▸ YOUR OBJECTIVE:
Your task is to copy every entry exactly.

(LISTED RECORDS Opens)

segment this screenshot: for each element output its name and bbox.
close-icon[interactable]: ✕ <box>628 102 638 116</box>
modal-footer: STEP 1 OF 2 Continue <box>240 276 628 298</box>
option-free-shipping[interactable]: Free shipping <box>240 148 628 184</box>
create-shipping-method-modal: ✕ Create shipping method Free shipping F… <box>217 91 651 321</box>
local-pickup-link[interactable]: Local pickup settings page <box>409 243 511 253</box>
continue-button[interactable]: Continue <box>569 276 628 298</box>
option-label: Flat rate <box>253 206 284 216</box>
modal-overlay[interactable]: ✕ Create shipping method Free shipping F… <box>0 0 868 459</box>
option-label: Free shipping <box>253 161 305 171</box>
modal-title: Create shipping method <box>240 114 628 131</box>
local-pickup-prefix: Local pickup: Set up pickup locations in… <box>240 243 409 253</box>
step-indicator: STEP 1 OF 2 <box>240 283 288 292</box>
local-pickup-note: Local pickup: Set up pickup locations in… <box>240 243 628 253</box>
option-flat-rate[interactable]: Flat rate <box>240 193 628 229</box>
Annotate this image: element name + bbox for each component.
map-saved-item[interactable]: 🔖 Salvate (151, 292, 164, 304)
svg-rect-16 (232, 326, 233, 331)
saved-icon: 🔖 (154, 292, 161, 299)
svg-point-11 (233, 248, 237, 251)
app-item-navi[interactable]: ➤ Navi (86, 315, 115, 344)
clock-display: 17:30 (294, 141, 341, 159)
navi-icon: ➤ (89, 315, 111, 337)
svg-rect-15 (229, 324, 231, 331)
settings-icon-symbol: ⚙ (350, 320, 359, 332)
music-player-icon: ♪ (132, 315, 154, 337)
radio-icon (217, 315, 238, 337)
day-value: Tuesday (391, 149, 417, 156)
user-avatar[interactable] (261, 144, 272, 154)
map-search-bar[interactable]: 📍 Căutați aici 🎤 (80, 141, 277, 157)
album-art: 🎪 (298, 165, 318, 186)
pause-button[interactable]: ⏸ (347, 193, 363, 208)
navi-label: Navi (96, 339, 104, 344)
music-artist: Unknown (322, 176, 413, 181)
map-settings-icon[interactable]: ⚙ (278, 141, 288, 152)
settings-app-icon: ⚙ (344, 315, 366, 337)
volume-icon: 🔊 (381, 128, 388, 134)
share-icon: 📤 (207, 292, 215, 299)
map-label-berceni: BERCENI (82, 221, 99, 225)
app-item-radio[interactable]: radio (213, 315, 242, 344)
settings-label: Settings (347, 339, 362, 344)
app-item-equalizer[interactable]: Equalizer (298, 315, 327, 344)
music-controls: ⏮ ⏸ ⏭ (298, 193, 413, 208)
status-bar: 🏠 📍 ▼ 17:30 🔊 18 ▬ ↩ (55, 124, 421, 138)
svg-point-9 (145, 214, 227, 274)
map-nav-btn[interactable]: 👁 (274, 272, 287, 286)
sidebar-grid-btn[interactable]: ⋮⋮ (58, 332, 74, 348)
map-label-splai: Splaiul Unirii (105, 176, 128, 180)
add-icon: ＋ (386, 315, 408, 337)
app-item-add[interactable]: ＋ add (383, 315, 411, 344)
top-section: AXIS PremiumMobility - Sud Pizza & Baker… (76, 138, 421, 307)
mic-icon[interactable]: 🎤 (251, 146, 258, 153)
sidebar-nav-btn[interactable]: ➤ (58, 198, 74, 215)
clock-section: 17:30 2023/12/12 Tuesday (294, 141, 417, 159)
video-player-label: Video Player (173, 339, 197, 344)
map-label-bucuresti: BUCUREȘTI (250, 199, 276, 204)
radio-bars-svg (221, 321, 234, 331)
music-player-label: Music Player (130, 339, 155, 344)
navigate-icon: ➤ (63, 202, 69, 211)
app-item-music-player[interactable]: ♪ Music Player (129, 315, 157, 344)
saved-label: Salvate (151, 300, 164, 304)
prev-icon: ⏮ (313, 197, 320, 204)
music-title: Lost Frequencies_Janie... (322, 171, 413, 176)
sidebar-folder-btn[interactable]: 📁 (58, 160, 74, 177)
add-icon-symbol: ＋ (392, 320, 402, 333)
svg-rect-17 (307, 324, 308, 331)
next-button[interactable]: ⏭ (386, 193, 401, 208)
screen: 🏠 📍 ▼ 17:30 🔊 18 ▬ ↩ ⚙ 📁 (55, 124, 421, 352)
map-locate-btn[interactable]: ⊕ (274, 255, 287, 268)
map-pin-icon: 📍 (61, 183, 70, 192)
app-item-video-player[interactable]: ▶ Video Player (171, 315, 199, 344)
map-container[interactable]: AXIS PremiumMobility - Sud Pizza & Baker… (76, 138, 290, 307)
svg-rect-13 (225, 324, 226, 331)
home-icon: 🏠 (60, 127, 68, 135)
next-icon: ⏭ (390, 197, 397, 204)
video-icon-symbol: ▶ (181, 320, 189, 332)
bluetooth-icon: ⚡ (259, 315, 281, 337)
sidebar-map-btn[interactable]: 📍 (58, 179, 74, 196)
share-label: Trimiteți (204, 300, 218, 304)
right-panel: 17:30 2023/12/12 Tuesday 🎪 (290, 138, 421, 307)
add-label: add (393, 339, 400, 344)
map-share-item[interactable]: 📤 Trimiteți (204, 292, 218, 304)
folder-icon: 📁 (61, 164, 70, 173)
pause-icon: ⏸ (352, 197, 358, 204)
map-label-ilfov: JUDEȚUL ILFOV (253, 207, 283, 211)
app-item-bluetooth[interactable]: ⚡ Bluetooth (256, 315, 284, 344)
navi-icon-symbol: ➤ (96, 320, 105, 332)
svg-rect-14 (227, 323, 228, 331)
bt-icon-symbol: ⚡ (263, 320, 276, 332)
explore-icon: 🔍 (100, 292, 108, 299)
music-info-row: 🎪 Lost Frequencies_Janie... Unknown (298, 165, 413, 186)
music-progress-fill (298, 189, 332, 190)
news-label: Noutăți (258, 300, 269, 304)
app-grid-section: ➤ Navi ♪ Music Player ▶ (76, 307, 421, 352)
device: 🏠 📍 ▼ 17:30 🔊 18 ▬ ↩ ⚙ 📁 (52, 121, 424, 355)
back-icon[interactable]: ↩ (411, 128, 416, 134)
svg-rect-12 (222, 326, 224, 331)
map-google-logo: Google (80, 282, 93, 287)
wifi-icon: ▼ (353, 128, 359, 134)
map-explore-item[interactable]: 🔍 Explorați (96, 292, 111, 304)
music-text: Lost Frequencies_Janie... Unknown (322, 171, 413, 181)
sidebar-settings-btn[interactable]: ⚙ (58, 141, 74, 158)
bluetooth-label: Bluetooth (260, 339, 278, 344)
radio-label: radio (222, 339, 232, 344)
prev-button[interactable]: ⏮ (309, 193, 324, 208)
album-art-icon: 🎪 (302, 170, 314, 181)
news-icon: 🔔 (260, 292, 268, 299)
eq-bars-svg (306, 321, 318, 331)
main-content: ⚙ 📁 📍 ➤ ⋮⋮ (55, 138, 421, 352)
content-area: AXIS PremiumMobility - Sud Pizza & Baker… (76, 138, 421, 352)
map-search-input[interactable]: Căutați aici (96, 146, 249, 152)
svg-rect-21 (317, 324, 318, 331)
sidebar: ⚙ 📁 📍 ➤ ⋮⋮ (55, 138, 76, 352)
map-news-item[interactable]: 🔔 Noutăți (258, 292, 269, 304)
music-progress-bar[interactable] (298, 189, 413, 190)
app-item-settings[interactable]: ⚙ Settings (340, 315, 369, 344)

(LISTED RECORDS Closes)

▸ EXERCISE OUTPUT:
segment this screenshot: for each element output its name and bbox.
close-icon[interactable]: ✕ <box>628 102 638 116</box>
modal-footer: STEP 1 OF 2 Continue <box>240 276 628 298</box>
option-free-shipping[interactable]: Free shipping <box>240 148 628 184</box>
create-shipping-method-modal: ✕ Create shipping method Free shipping F… <box>217 91 651 321</box>
local-pickup-link[interactable]: Local pickup settings page <box>409 243 511 253</box>
continue-button[interactable]: Continue <box>569 276 628 298</box>
option-label: Flat rate <box>253 206 284 216</box>
modal-overlay[interactable]: ✕ Create shipping method Free shipping F… <box>0 0 868 459</box>
option-label: Free shipping <box>253 161 305 171</box>
modal-title: Create shipping method <box>240 114 628 131</box>
local-pickup-prefix: Local pickup: Set up pickup locations in… <box>240 243 409 253</box>
step-indicator: STEP 1 OF 2 <box>240 283 288 292</box>
local-pickup-note: Local pickup: Set up pickup locations in… <box>240 243 628 253</box>
option-flat-rate[interactable]: Flat rate <box>240 193 628 229</box>
Annotate this image: element name + bbox for each component.
map-saved-item[interactable]: 🔖 Salvate (151, 292, 164, 304)
svg-rect-16 (232, 326, 233, 331)
saved-icon: 🔖 (154, 292, 161, 299)
svg-point-11 (233, 248, 237, 251)
app-item-navi[interactable]: ➤ Navi (86, 315, 115, 344)
clock-display: 17:30 (294, 141, 341, 159)
navi-icon: ➤ (89, 315, 111, 337)
svg-rect-15 (229, 324, 231, 331)
settings-icon-symbol: ⚙ (350, 320, 359, 332)
music-player-icon: ♪ (132, 315, 154, 337)
radio-icon (217, 315, 238, 337)
day-value: Tuesday (391, 149, 417, 156)
user-avatar[interactable] (261, 144, 272, 154)
map-search-bar[interactable]: 📍 Căutați aici 🎤 (80, 141, 277, 157)
album-art: 🎪 (298, 165, 318, 186)
pause-button[interactable]: ⏸ (347, 193, 363, 208)
navi-label: Navi (96, 339, 104, 344)
music-artist: Unknown (322, 176, 413, 181)
map-settings-icon[interactable]: ⚙ (278, 141, 288, 152)
settings-app-icon: ⚙ (344, 315, 366, 337)
volume-icon: 🔊 (381, 128, 388, 134)
share-icon: 📤 (207, 292, 215, 299)
map-label-berceni: BERCENI (82, 221, 99, 225)
app-item-radio[interactable]: radio (213, 315, 242, 344)
settings-label: Settings (347, 339, 362, 344)
app-item-equalizer[interactable]: Equalizer (298, 315, 327, 344)
music-controls: ⏮ ⏸ ⏭ (298, 193, 413, 208)
status-bar: 🏠 📍 ▼ 17:30 🔊 18 ▬ ↩ (55, 124, 421, 138)
svg-point-9 (145, 214, 227, 274)
map-nav-btn[interactable]: 👁 (274, 272, 287, 286)
sidebar-grid-btn[interactable]: ⋮⋮ (58, 332, 74, 348)
map-label-splai: Splaiul Unirii (105, 176, 128, 180)
add-icon: ＋ (386, 315, 408, 337)
app-item-add[interactable]: ＋ add (383, 315, 411, 344)
top-section: AXIS PremiumMobility - Sud Pizza & Baker… (76, 138, 421, 307)
mic-icon[interactable]: 🎤 (251, 146, 258, 153)
sidebar-nav-btn[interactable]: ➤ (58, 198, 74, 215)
clock-section: 17:30 2023/12/12 Tuesday (294, 141, 417, 159)
video-player-label: Video Player (173, 339, 197, 344)
map-label-bucuresti: BUCUREȘTI (250, 199, 276, 204)
radio-bars-svg (221, 321, 234, 331)
music-player-label: Music Player (130, 339, 155, 344)
navigate-icon: ➤ (63, 202, 69, 211)
app-item-music-player[interactable]: ♪ Music Player (129, 315, 157, 344)
saved-label: Salvate (151, 300, 164, 304)
prev-icon: ⏮ (313, 197, 320, 204)
music-title: Lost Frequencies_Janie... (322, 171, 413, 176)
sidebar-folder-btn[interactable]: 📁 (58, 160, 74, 177)
add-icon-symbol: ＋ (392, 320, 402, 333)
svg-rect-17 (307, 324, 308, 331)
next-button[interactable]: ⏭ (386, 193, 401, 208)
screen: 🏠 📍 ▼ 17:30 🔊 18 ▬ ↩ ⚙ 📁 (55, 124, 421, 352)
map-locate-btn[interactable]: ⊕ (274, 255, 287, 268)
map-pin-icon: 📍 (61, 183, 70, 192)
app-item-video-player[interactable]: ▶ Video Player (171, 315, 199, 344)
map-container[interactable]: AXIS PremiumMobility - Sud Pizza & Baker… (76, 138, 290, 307)
svg-rect-13 (225, 324, 226, 331)
home-icon: 🏠 (60, 127, 68, 135)
next-icon: ⏭ (390, 197, 397, 204)
video-icon-symbol: ▶ (181, 320, 189, 332)
bluetooth-icon: ⚡ (259, 315, 281, 337)
sidebar-map-btn[interactable]: 📍 (58, 179, 74, 196)
share-label: Trimiteți (204, 300, 218, 304)
right-panel: 17:30 2023/12/12 Tuesday 🎪 (290, 138, 421, 307)
add-label: add (393, 339, 400, 344)
map-share-item[interactable]: 📤 Trimiteți (204, 292, 218, 304)
folder-icon: 📁 (61, 164, 70, 173)
pause-icon: ⏸ (352, 197, 358, 204)
map-label-ilfov: JUDEȚUL ILFOV (253, 207, 283, 211)
app-item-bluetooth[interactable]: ⚡ Bluetooth (256, 315, 284, 344)
navi-icon-symbol: ➤ (96, 320, 105, 332)
svg-rect-14 (227, 323, 228, 331)
bt-icon-symbol: ⚡ (263, 320, 276, 332)
explore-icon: 🔍 (100, 292, 108, 299)
music-info-row: 🎪 Lost Frequencies_Janie... Unknown (298, 165, 413, 186)
music-progress-fill (298, 189, 332, 190)
news-label: Noutăți (258, 300, 269, 304)
app-grid-section: ➤ Navi ♪ Music Player ▶ (76, 307, 421, 352)
device: 🏠 📍 ▼ 17:30 🔊 18 ▬ ↩ ⚙ 📁 (52, 121, 424, 355)
back-icon[interactable]: ↩ (411, 128, 416, 134)
svg-rect-12 (222, 326, 224, 331)
map-google-logo: Google (80, 282, 93, 287)
wifi-icon: ▼ (353, 128, 359, 134)
map-explore-item[interactable]: 🔍 Explorați (96, 292, 111, 304)
music-text: Lost Frequencies_Janie... Unknown (322, 171, 413, 181)
sidebar-settings-btn[interactable]: ⚙ (58, 141, 74, 158)
bluetooth-label: Bluetooth (260, 339, 278, 344)
radio-label: radio (222, 339, 232, 344)
prev-button[interactable]: ⏮ (309, 193, 324, 208)
album-art-icon: 🎪 (302, 170, 314, 181)
news-icon: 🔔 (260, 292, 268, 299)
eq-bars-svg (306, 321, 318, 331)
main-content: ⚙ 📁 📍 ➤ ⋮⋮ (55, 138, 421, 352)
content-area: AXIS PremiumMobility - Sud Pizza & Baker… (76, 138, 421, 352)
map-search-input[interactable]: Căutați aici (96, 146, 249, 152)
svg-rect-21 (317, 324, 318, 331)
sidebar: ⚙ 📁 📍 ➤ ⋮⋮ (55, 138, 76, 352)
map-news-item[interactable]: 🔔 Noutăți (258, 292, 269, 304)
music-progress-bar[interactable] (298, 189, 413, 190)
app-item-settings[interactable]: ⚙ Settings (340, 315, 369, 344)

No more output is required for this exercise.